The expected output is the set of lines below beginning at the one that contains "The width and height of the screenshot is (1256, 1736)." and ending at the final line, reproduced exactly.
************
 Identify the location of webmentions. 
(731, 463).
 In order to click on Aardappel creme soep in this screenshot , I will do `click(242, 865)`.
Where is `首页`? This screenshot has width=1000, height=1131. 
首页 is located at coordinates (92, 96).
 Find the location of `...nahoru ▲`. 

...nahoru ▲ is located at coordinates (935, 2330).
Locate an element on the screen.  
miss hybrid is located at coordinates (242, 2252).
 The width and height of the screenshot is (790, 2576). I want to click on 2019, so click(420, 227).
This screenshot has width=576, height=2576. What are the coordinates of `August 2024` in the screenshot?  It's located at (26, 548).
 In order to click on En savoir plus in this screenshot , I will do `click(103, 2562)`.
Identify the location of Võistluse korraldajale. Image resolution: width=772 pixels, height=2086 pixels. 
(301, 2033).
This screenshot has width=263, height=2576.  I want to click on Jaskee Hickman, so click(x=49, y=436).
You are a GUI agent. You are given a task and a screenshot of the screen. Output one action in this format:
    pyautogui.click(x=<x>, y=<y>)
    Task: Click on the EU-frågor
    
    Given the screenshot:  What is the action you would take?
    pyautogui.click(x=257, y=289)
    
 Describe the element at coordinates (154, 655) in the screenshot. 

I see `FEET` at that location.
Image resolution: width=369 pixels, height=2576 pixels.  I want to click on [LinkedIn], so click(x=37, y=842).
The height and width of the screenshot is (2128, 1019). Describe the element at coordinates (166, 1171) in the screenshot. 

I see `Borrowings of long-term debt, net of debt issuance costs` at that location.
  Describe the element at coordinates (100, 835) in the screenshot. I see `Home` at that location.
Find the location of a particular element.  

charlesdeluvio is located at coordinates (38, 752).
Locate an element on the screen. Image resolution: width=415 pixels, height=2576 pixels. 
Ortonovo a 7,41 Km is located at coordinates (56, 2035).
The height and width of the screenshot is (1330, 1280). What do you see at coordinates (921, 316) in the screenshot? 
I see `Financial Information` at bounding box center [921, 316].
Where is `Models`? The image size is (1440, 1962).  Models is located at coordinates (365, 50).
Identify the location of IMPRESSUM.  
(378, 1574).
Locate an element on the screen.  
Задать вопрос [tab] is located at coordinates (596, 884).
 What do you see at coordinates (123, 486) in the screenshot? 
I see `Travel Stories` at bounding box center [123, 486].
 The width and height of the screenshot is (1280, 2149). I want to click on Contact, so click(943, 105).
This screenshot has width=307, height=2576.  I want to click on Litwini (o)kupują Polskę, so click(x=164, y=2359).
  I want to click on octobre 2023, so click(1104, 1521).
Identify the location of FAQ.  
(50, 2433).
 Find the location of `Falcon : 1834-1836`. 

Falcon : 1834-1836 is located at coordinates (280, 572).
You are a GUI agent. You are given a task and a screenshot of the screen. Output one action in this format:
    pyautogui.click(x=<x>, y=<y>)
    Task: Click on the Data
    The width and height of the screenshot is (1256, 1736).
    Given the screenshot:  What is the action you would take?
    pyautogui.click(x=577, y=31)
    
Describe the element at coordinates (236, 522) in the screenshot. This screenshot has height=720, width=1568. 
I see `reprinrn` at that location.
************
= Task solution =
    The width and height of the screenshot is (1256, 1736).
    Given the screenshot:  What is the action you would take?
    pyautogui.click(x=577, y=31)
    
Describe the element at coordinates (236, 522) in the screenshot. This screenshot has height=720, width=1568. 
I see `reprinrn` at that location.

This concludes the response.